# Kaggle Data Science Project Workflow

## General workflow

https://github.com/ShuaiW/how-to-kaggle

1. Divide Forces
    - Determine jobs that each team member will have
2. Data Setup
    - Get the data
    - Store the data
3. Literature Review
    - See how people solved similar problems
4. Establish an Evaluation Framework
    - Determine metrics to use (accuracy, r2, mean_squared_error, area under the ROC curve, etc.)
    - Determine cross validation strategy (Nested Cross Validation seems like a winner)
5. Exploratory Data Analysis
6. Preprocessing
    1. Data cleaning: (fill in missing values, smooth noisy data, identify or remove outliers, resolve inconsistencies)
    2. Data integration: use multiple data sources and join/merge data
    3. Data transformation: normalize, aggregate, and embed (word)
    4. Data reduction: reduce the volume of data but produce the same or similar analytical results (e.g. PCA)
    5. Data discretization: replace numerical attributes with nominal/discrete ones (bin continuous feature for instance)
7. Feature Engineering
    1. Feature selection
        1. Removing features with low variance
        2. Univariate feature selection
        3. Recursive feature elimination
        4. Selecting from model
    2. Feature creation
        1. This is where we create new & novel features. Here are some examples of potential features to create in any given model:
            1. Add zero_count for each row
            2. Separate date into year, month, day, weekday, or weekend, etc.
            3. Add percentile change from feature to feature (or other interactions among features)
8. Model(s) Tuning
    1. Use gridsearch style algorithms to search the hyperparameter space for the best set of parameters
    2. Use something like hyperopt to optimize parameters
    3. Use something like TPOT
9. Ensemble
    1. Combine models to optimize performance

## Classification Problems
1. Exploratory Data Analysis
    1. Target Variable Analysis
        1. Basic distribution
        2. Are the classes imbalanced?
    2. Null Counts/Fraction
        1. Nulls by column
        2. Nulls by row
        3. Nulls by label (by row and/or column)
        4. Determine if there's an obvious value that the Null's represent (i.e. like in the Iowa housing problem where null's had a specific value in the lookup table)
    3. Count of 0s (if it's unclear what a 0 represents)
    4. Univariate analyses
        1. Distributions or value counts for each of the individual variables (if the number of variables is small enough)
        2. Plots of the histograms of the different variables
            1. These can be plotted on log scales if the range of values is too great.
        3. Outlier analysis
            1. Calculate z-scores or robust zscores
    6. Contingency tables 
2. Model Preprocessing
    1. Null value imputation
    2. Categorical variable encoding
    3. Transforms
    4. Etc.
3. Model building
    1. Pipeline

## Keeping track of models

Two possible paths. One with a lot of overhead (which will be used on actual work projects), which separates the tasks into individual files/scripts.

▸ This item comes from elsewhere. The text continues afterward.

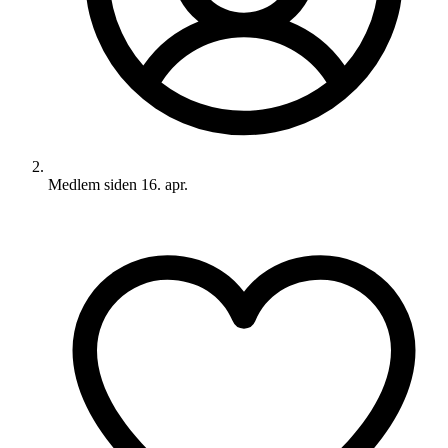
Medlem siden
16. apr.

The second one is to streamline the process a bit for quicker iteration. 

1. First notebook/script gets the data (if anything needs to be downloaded or whatever)
    - Combines external data if needed
    - Takes data from raw data folder & external sources folder, and puts outputs in interim data folder
    
2. Second notebook/series of notebooks (2.0-2.9) does the EDA
    - No file outputs other than charts and visualizations
    - Some feature engineering will occur in this stage, so some of the outputs might be functions to create the features which are applied in the preprocessing/feature engineering step
    
3. (3.0-3.9) does preprocessing/feature engineering. These two tasks are intertwined and should be done simultaneously.
    - Inputs are the files from the interim folder
    - Outputs to the processed data folder
    
4. (4.0-4.9) trains and tunes models
    - Inputs are the processed data files
    - Outputs are:
        - The serialized submissions for the kaggle competition
        - The similarly serialized model pickle files
        - A model summary document (references the training data used, the python source code used, cross-validation score obtained on training data, possibly hyperparameters, etc.)
  
5. (5.0-5.9) combines/ensembles models
    - Inputs are the models
    - Outputs are the same as the previous steps outputs